Gloria Hawke, a Sydney-based mediator and co-founder of the Mediation Collective, said many long-separated couples are arguing over whether to vary care agreements because of the COVID-19 pandemic.
“We’ve got parents who are just saying ‘look, it’s all too risky, I’m retaining the kids at my place, I don’t want to mediate, I don’t want to discuss it, the kids can have FaceTime, and we’ll talk about it when the coronavirus crisis disappears’,” Ms Hawke said.
“That’s not a great position for the other parent to be in, it’s obviously quite distressing for them and it’s not necessarily child focused.”
The Family Court of Australia put out a statement last month advising that separated parents should uphold custody orders and care agreements throughout the pandemic.
Ms Hawke said separated parents had conflict over issues that were not normally up for debate, such as whether a cleaner could visit the property or if the children could see grandparents for Easter.
She also had clients who were working well under pressure. One couple has tweaked their arrangement temporarily so the father could take on more of the homeschooling, while the children continued to live with their mother at night.
Professor Bruce Smyth at the Australian National University said most separated parents would be able to come to an agreement but those who strongly dislike each other might use the pandemic as a pretext to deny access.
Jackie Brady, the executive director of Family and Relationship Services Australia, said parents often had valid concerns that the other household might not be following the same rules about physical distancing and hygiene.
“Where younger children are involved it’s more complicated to manage because of course they want to be cuddling their parents,” Ms Brady said.
Services for separated parents would normally provide face-to-face assistance such as supervised access visits or a safe place for handover of children but Ms Brady said many had decided they would only facilitate virtual access during this time.
Professor Smyth said it was hard to tell if a rise in unauthorised variation of care arrangements would result in more cases clogging up the Family Court.
“I’m not sure what resources people will have on the other side of this – if people have lost their job, they might have trouble putting food on the table rather than going back to the Family Court,” Professor Smyth said.
Meanwhile, Ms Hawke said she was receiving more calls from people considering divorce since being forced to spend more time with their partners.

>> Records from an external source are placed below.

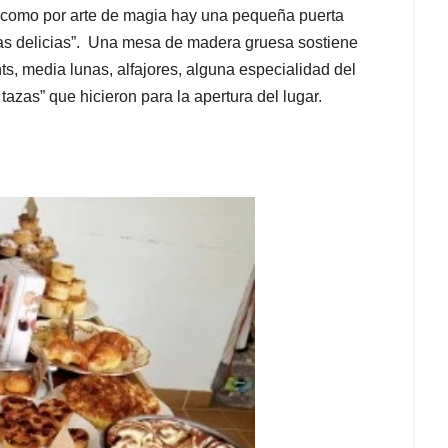
, como por arte de magia hay una pequeña puerta
 las delicias”. Una mesa de madera gruesa sostiene
ts, media lunas, alfajores, alguna especialidad del
tazas” que hicieron para la apertura del lugar.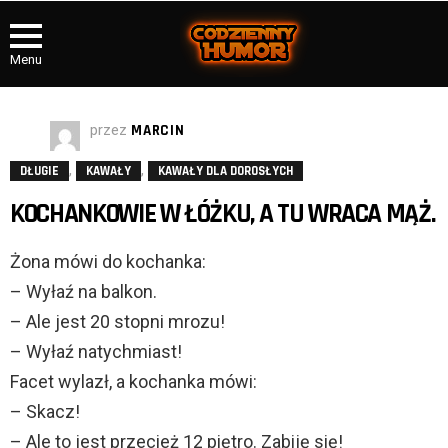
Menu
przez
MARCIN
,
,
DŁUGIE
KAWAŁY
KAWAŁY DLA DOROSŁYCH
KOCHANKOWIE W ŁÓŻKU, A TU WRACA MĄŻ.
Żona mówi do kochanka:
– Wyłaź na balkon.
– Ale jest 20 stopni mrozu!
– Wyłaź natychmiast!
Facet wylazł, a kochanka mówi:
– Skacz!
– Ale to jest przecież 12 piętro. Zabiję się!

“We’re definitely going to see a spike,” Ms Hawke said. “It could come later when things calm and people feel like they are able to physically move out and when they feel like they’ve got the financial security to make that leap.”
Many separated couples would remain living under the same roof because of fears for job security and a practical need to share homeschooling, she said.
Christmas was traditionally a time for break-ups because the time together prompts people to examine their relationships. Ms Hawke said COVID-19 was similar, only more stressful and prolonged.
Professor Smyth said he was concerned about separated families living in the same house, as this led to “pressure-cooker environments” with higher risk of family violence. He believed this was more common in Sydney because of the high cost of housing.